The required output is the line with "SANREMO 2025" through the final line of the entries, each one exactly as it stands.

EXTRACTED MATERIAL:

######

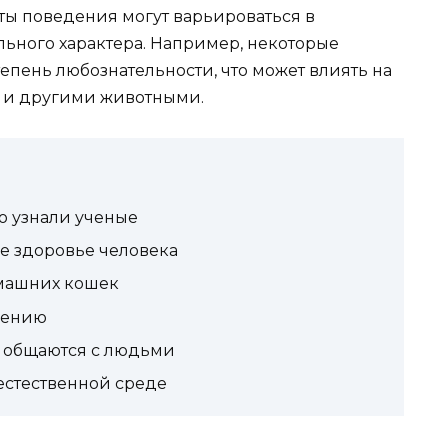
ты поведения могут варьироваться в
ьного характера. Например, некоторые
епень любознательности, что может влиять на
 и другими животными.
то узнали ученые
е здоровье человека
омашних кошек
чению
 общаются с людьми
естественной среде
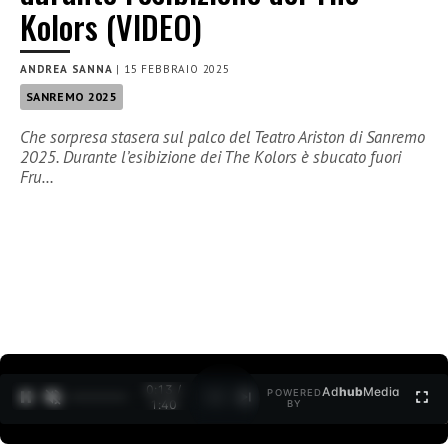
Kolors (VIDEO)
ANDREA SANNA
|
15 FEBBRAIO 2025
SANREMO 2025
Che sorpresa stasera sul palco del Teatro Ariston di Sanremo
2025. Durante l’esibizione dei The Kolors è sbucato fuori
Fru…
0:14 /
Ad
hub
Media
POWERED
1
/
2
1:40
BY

######

RESULT OF THIS EXERCISE:
SANREMO 2025
Che sorpresa stasera sul palco del Teatro Ariston di Sanremo
2025. Durante l’esibizione dei The Kolors è sbucato fuori
Fru…
0:14 /
Ad
hub
Media
POWERED
1
/
2
1:40
BY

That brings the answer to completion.